Canada Unemployment Rate Still The Lowest At 4.9%!

The Labour Force Survey released today, states that the Canada unemployment rate for the month of July was at 4.9%. In July, the jobless rate remained unchanged matching the historic low set in June 2022.

The adjusted unemployment rate, which takes into account those who wished to work but were not in the labour force, remained at 6.8% in July, also matching a record low. Employees’ average hourly salaries increased 5.2 percent (+$1.55 to $31.14) in July over the same month last year, reflecting the rate of wage growth seen in June.

While employment in all other provinces remained largely unchanged, there were fewer persons working in Ontario and Prince Edward Island. After rising by 1.3 percent in June, the overall number of hours worked decreased by 0.5 percent in July. Total hours worked in July were down 1.5% from a recent peak in March 2022.



At the industry level, a decrease in the sector that produces services was countered by a rise in the sector that produces goods. A rise in the number of independent contractors helped to moderate a decline in public sector employment.

For the third month in a row, long-term unemployment decreased, falling 23,000 (-12.2%) to 162,000 in July. While older men saw an increase in employment, older women’s employment fell.

Canada Labour Shortage

In June and July, as Canada experienced its sixth COVID-19 wave, various hospitals across the nation reported that staff COVID-19 infections and labour shortages had forced them to cut back on some services, including temporarily closing some emergency departments.

The pandemic has undoubtedly created a record-tight labour market throughout the world. However, despite the market conditions, the unemployment-to-job vacancy ratio in Canada is at a historical low. All provinces have seen a decrease in the unemployment-to-job vacancy ratio. But Quebec and British Columbia have had the lowest ratio.

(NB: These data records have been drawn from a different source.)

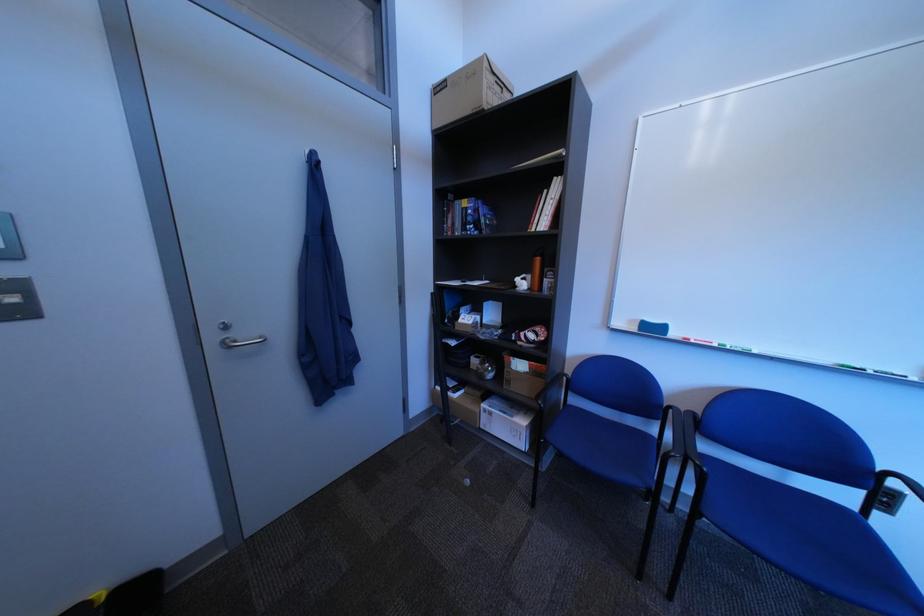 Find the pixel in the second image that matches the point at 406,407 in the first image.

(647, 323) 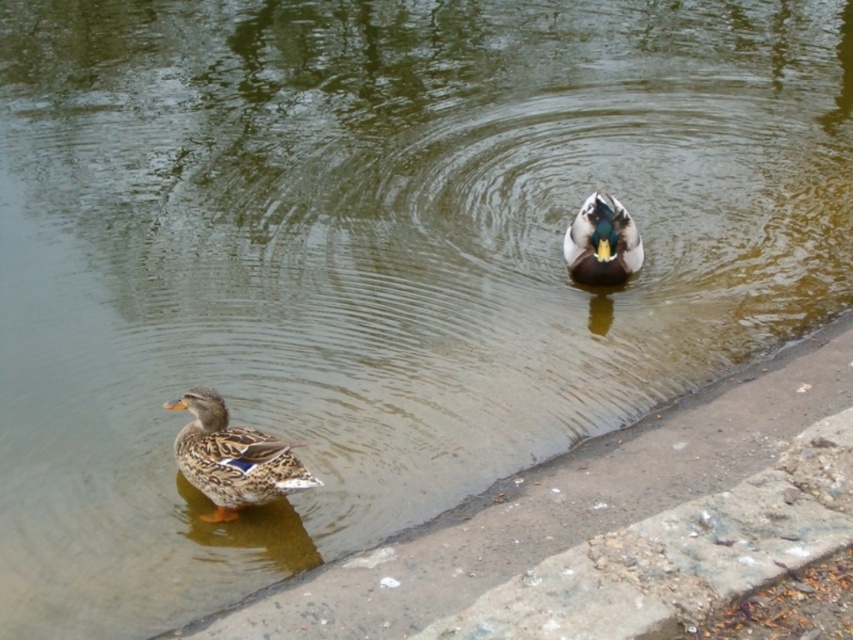 Based on the photo, does brown speckled feathers duck at lower left come behind shiny green duck at center?

No, brown speckled feathers duck at lower left is closer to the viewer.

The width and height of the screenshot is (853, 640). What do you see at coordinates (231, 458) in the screenshot?
I see `brown speckled feathers duck at lower left` at bounding box center [231, 458].

Is point (260, 458) positioned after point (625, 257)?

No.

Identify the location of brown speckled feathers duck at lower left. The width and height of the screenshot is (853, 640). (231, 458).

These labour challenges have impacted employers throughout Canada. Employers are having a difficult time filling job positions. Also, the industries that are most implicated by the shortage are- construction, food accommodation, and manufacturing.

At the industry level, there is a decline in the services-producing sector. This has been offset by an increase in the goods-producing sector. In the services-producing sector, employment fell by 53,000 (-0.3%) in July. The losses are spread across several industries, including retail trade, health care and educational services. However, employment in the goods-producing sector has risen (+23,000; +0.6%) in July.

The number of public sector employees fell by 51,000 (-1.2%) in July, while the number of self-employed workers increased by 34,000 (+1.3%). The number of private sector employees was little changed.

Reasons for the Labour shortage

During the pandemic, the number of retirements and people quitting jobs due to dissatisfaction had dropped significantly. However, as the labour market started recovering, the number of people who quit their jobs is returning to pre-pandemic levels.

These developments have created labour shortages throughout Canada, especially among skilled workers. Thus, Canada will need to rely on immigration and other sources for labour force growth

Also, a mismatch between the wages offered with vacancies and the reservation wage is a reason for the labour shortage. So, what this means is that the minimum wage that job seekers need to accept a position is also responsible for the shortage. This is especially true when it comes to retail trade, accommodation, and food services.

However, when it comes to jobs where the wage offered is above the reservation wage, like health care and social assistance, there are various other factors that have led to the shortage. These could be population, aging, and so on. 

So, if you are someone who is looking for a job, this is definitely good news for you! Finding a perfect job in Canada has never been easier.